Review Summary: Juke on Mars
Since the mid ‘90s, the ever-prolific Mouse on Mars have managed to stay startlingly fresh and ahead of the curve in the muted underworld of underground electronic music. It’s a story that beginnings with the laid-back and krautrock leanings of their debut Vuvaland
, as they expanded to the rich subtitles and micro-grooves of Iaora Tahiti
, before warping their sound again to the constantly malfunctioning electro fever dream Idiology
. This eccentric and supernatural world has since been dug up and exposed to a substantially larger audience, with Mouse on Mars’ keynote erratic eschews of modern electronics being explored by a new generation of producers. Despite this, Mouse on Mars make brilliant use of this homologous relationship between younger and older generations by utilizing the best of both worlds with the Spezmodia
EP, as they continue to build upon their wacky and idiosyncratic brand of electronic music within the similarly crazed and convention-breaking worlds of Juke and Footwork.
Letting holographic champagne loose is the acidic funk of ‘Bakerman Is Breaking Bad’, as a fury of snares and hi-hats attempt to guide a screwball of knob twisted modulations. If hinting at inspiration from the TV show, this track would best suit a see-thru Dreamcast-era arcade cabinet decked out in strains of flashing neon lights, featuring bold and jagged polygon recreations of Walter White and Jesse Pinkerman as they gun down Los Pollos Hermanos mech warriors that are programmed to terminate them at all costs (yes, this game diverges from its source material … slightly). ‘Cream Theme’ instantly transforms the rail-line funk of its predecessor into a machine steamed and bubbling Juke banger, scoring gifs of 3D models and the furious fingers of hyper-scrolling midnight hackers with backlit neon green keyboards. Naturally the hard-drive overheats a bit as the title track is forced to carry a slower and heavier tectonic groove; gradually collecting various glitched, echoing, and hyper-repeating vocal samples along the way. In its final minute, the track ascends off screen and into hyperspace with an intensely melodic and wonderfully radiant set of synth chords that affirm Mouse on Mars’ rich sense of time and execution within the palette of electronic dance music.

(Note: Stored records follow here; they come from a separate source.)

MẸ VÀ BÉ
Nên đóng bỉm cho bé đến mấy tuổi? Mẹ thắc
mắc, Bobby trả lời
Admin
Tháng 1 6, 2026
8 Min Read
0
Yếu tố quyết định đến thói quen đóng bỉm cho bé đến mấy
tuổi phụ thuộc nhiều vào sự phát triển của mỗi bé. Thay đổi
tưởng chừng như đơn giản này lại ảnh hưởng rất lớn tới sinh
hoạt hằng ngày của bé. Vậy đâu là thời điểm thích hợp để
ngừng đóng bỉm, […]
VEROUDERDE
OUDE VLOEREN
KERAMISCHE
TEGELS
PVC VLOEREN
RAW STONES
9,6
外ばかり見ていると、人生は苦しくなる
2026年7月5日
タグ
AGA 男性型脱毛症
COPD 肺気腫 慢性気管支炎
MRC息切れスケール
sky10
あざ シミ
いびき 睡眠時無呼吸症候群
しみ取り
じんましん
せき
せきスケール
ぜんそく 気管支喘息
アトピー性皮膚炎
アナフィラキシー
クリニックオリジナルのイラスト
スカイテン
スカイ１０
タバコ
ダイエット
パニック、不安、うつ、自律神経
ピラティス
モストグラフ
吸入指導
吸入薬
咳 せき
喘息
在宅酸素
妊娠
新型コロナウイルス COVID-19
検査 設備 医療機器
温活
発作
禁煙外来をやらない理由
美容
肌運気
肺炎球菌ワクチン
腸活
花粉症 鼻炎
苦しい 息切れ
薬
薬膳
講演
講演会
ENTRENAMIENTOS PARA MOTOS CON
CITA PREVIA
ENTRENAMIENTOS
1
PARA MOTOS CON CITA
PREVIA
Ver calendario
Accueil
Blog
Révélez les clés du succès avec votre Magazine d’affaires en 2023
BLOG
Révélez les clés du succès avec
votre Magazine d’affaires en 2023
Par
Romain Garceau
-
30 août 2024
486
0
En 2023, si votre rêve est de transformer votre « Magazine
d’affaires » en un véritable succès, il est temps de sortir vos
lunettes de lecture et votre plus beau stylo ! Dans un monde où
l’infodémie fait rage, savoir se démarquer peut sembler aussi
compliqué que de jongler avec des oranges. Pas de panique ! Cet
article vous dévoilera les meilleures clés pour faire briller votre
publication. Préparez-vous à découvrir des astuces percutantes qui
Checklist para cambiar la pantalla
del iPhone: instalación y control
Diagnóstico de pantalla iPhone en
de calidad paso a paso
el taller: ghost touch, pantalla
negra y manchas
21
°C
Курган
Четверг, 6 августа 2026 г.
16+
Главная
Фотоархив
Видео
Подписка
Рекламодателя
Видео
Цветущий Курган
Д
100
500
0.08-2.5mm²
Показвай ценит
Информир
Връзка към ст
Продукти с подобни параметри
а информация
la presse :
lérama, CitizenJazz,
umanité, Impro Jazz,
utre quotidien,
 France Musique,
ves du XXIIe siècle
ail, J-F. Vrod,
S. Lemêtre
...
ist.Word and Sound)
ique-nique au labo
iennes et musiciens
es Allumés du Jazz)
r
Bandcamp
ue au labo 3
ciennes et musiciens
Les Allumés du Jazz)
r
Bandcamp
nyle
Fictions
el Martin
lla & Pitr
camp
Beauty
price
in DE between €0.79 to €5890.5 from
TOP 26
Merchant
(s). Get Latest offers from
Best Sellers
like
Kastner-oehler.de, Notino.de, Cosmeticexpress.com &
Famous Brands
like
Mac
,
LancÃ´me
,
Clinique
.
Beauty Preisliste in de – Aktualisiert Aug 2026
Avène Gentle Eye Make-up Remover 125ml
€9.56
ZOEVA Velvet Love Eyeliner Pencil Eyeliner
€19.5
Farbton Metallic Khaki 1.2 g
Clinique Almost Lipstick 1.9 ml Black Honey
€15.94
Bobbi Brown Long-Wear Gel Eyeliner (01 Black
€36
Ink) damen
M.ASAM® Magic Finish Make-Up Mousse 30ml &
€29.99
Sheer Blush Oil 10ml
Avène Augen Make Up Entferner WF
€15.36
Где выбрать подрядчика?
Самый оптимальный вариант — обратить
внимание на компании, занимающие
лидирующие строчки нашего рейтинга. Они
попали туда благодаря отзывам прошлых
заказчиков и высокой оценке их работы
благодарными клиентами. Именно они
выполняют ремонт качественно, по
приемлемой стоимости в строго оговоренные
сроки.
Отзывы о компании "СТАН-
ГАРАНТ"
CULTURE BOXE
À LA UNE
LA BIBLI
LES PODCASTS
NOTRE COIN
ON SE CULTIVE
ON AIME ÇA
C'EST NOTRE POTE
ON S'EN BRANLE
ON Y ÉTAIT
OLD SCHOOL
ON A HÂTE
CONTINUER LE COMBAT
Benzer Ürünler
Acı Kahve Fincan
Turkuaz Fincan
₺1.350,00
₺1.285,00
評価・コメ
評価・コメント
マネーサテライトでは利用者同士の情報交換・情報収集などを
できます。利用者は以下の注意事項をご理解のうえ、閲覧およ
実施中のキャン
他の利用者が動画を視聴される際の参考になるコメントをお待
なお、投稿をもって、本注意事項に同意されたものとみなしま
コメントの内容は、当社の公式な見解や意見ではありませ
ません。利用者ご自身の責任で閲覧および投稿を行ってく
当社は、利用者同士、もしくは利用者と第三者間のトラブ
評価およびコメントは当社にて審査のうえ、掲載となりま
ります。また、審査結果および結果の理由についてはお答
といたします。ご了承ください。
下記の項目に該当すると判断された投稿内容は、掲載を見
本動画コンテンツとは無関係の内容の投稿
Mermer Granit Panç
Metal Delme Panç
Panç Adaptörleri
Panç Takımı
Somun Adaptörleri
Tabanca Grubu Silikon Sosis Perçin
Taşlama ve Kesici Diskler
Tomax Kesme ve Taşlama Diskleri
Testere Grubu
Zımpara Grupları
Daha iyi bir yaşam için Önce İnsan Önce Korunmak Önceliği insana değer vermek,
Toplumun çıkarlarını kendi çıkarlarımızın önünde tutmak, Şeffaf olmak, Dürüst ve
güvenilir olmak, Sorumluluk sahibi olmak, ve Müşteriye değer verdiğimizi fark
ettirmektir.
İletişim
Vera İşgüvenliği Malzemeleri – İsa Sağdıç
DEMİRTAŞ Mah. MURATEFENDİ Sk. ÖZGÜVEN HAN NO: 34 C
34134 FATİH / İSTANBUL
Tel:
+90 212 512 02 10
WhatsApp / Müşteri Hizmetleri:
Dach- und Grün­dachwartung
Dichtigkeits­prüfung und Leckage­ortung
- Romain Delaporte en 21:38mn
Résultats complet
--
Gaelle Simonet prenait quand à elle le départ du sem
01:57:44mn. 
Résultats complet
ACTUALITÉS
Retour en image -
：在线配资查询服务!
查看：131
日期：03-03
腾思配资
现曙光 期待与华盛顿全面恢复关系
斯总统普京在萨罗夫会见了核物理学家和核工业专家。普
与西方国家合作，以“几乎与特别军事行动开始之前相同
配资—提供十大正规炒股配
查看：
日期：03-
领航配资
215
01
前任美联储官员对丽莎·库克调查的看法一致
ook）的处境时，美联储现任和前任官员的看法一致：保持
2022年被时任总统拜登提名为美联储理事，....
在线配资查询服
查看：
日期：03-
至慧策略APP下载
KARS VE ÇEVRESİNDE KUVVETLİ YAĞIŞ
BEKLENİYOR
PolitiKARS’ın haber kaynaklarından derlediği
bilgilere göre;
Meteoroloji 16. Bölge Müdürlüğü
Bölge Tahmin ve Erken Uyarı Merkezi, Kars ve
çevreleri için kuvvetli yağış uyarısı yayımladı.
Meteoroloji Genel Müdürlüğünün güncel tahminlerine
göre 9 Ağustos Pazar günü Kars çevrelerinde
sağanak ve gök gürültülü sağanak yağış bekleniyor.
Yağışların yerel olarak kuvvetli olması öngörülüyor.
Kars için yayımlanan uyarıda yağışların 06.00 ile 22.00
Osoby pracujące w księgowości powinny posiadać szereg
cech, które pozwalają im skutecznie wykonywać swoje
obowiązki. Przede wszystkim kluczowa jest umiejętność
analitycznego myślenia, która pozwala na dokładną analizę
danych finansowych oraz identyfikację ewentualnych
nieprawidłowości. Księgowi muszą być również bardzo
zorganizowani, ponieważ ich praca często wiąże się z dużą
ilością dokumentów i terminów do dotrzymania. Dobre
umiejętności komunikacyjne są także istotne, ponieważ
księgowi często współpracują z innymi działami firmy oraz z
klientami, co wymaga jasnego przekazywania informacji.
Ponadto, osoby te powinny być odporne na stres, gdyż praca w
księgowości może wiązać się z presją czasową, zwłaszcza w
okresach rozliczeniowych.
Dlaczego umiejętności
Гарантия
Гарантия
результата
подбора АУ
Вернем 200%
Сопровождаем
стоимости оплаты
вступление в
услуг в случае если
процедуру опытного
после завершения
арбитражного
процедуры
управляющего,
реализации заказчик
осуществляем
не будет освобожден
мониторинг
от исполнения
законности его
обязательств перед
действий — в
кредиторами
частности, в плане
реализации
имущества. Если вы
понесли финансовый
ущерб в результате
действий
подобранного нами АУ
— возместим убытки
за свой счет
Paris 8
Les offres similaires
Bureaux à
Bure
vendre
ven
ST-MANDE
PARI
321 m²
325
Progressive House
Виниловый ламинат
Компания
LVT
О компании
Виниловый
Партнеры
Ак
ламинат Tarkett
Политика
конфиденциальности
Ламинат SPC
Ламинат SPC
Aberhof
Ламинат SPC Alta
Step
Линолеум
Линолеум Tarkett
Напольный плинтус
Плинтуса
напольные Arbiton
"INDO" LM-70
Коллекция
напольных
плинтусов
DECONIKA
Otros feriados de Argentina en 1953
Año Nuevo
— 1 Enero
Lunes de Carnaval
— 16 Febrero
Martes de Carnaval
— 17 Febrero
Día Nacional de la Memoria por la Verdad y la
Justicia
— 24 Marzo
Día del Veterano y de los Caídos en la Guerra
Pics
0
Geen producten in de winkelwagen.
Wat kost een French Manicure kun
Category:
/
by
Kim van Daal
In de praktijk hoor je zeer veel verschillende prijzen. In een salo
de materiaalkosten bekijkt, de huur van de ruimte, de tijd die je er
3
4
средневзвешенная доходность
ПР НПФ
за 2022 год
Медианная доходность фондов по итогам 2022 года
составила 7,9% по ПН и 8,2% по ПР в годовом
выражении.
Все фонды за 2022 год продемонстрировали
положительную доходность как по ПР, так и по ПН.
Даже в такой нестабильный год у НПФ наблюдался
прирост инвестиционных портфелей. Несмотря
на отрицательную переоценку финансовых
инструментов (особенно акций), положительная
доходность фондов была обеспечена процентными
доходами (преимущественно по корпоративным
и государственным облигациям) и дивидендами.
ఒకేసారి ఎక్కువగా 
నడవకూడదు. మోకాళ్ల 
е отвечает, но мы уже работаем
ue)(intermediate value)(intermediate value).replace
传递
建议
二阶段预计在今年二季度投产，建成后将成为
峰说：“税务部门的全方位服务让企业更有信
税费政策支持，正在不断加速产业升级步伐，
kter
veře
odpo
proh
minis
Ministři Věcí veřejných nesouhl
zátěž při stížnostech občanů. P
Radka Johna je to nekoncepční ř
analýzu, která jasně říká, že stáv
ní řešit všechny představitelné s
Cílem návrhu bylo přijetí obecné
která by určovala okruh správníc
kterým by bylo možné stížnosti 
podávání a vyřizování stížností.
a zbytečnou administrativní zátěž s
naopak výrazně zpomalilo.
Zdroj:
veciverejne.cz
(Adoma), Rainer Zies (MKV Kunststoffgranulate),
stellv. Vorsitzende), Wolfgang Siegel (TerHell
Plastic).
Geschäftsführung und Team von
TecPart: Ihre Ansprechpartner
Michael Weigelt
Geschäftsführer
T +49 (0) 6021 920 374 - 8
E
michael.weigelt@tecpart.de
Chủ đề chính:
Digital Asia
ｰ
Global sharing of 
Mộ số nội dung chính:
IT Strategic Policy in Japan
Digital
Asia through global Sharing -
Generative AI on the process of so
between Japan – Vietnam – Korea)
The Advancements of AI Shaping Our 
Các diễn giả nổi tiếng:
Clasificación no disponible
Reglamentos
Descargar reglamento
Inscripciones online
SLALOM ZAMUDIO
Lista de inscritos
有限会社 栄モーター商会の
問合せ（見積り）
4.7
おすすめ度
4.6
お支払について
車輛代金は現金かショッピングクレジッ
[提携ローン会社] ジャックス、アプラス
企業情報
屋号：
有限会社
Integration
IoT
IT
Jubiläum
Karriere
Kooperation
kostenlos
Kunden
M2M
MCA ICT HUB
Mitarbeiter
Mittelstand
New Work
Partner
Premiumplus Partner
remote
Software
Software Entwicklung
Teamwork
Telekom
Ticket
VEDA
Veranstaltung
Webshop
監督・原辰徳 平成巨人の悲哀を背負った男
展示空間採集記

The latter half of Spezmodia
boasts two huge, overtly-synthesized bangers in the form of ‘Migmy’ and ‘I See Dizzy’, making fantastic use of the dynamic BMP’s, accelerated rhythms, and sampling of Juke, and the Chicago bred sub-bass of Footwork, as they wrap it around the context of their own pre-established trademarks; aggressive melodies, knob spinning disorientation, and flourishing micro sounds and subtleties. Despite Spezmodia
documenting Mouse on Mars' attempt to modify and revamp a pre-existing sound, they reject any logic of trend hoping or bandwagoning the recent boom of Juke and Footwork, by creating something that completely bypasses the sea of both home and studio producers that have so hazardously swarmed the sound. Simply put there isn’t a weak link throughout Spezmodia
’s five tracks, with each track representing a different mode and flavor of Juke and Footwork. It’s incredibly catchy and uniquely constructed music from a storied duo that continues to stay relevant and atop of the pile over 20 years into their career, as they ultimately collide their talents into the richest and most rewarding release from this sound in a quite some time.